A identificação com o samba não se trata de uma simples reverência, mas tem por função manter a ambigüidade das canções, característica que irá marcar toda essa nova fase do grupo. Pois é óbvio que não estamos diante de um grupo de samba, mas tampouco se trata de um grupo de roqueiros descendentes do rock clássico. O sujeito derrotado vai ser agora aquele que se recusa a aceitar classificações fáceis e a se delimitar em um estilo ou categoria. A aceitação da derrota se converte em recusa contínua, que toma forma estrutural nas canções. Ser derrotado é estar à parte do mundo, e não tranquilamente inserido como na fragilidade emo. Em “A flor”, por exemplo, o triangulo amoroso se confunde até o ponto em que as identidades não podem mais ser facilmente reconhecidas. A canção começa com uma introdução meio capenga, para em seguida anunciar um hardcore convencional. Mas a partir daí a flor vai confundir todos os protagonistas até o breque que se anuncia em forma de samba. Definitivamente o grupo saiu do esquema pop hardcore.

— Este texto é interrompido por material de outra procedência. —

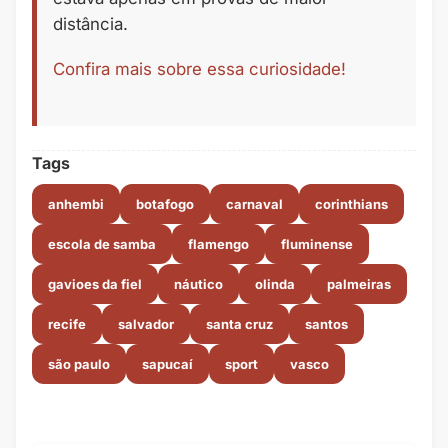
distância.
Confira mais sobre essa curiosidade!
Tags
anhembi
botafogo
carnaval
corinthians
escola de samba
flamengo
fluminense
gavioes da fiel
náutico
olinda
palmeiras
recife
salvador
santa cruz
santos
são paulo
sapucaí
sport
vasco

Em “Retrato pra Iaia”, outro semi-samba tímido latinizado, a melodia faz um caminho inusitado – o grande talento de Amarantes - que sempre rompe com a linearidade esperada, especialmente no refrão. “Assim será” se constitui a partir da quebra de expectativa dos momentos de ênfase da melodia e do acompanhamento, que se mantem até o final. O rock mais pesado se anuncia e se retira continuamente, de modo que o lamento do sujeito nunca é levado até o limite. Sua subjetividade é interrompida pelo arranjo. A condição de fragilidade desse sujeito que não mais tem certezas ou expectativas é confirmado por uma forma que coloca a incerteza em seu cerne constitutivo, em oposição à certeza cínica exposta na ideologia emo e no comercial da Renault.

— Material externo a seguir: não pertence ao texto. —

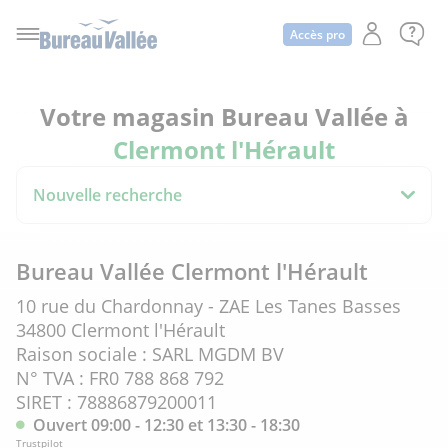
Accès pro
Votre magasin Bureau Vallée à
Clermont l'Hérault
Nouvelle recherche
Bureau Vallée Clermont l'Hérault
10 rue du Chardonnay - ZAE Les Tanes Basses
34800 Clermont l'Hérault
Raison sociale : SARL MGDM BV
N° TVA : FR0 788 868 792
SIRET : 78886879200011
Ouvert 09:00 - 12:30 et 13:30 - 18:30
Trustpilot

Papel fundamental nessa resignificação fica a cargo dos arranjos, que nesse disco são brilhantes, especialmente por conta dos metais, que inserem novos sentidos e estabelecem uma relação dialógica com a melodia e a letra, ao invés de simplesmente reforçar informações. Como no clima meio circense afrancesado de “Cade teu suin”, canção que expressa brilhantemente a adoção da incompletude e da incerteza como parâmetro de criação, a ponto de beirar o experimental:
Cadê teu repi \ quem é teu padrin \ onde é que tu to \ Cadê teu suin? \ guitarra não po \ desista mole \ quem é que te indi \ cadê teu suin?
O sentido se completa, mas deslocado, fora de lugar, re-elaborando a relação convencional entre as frases. Entre o samba, o rock e a chanson francesa revela-se esse novo sujeito que não aceita classificações simplistas.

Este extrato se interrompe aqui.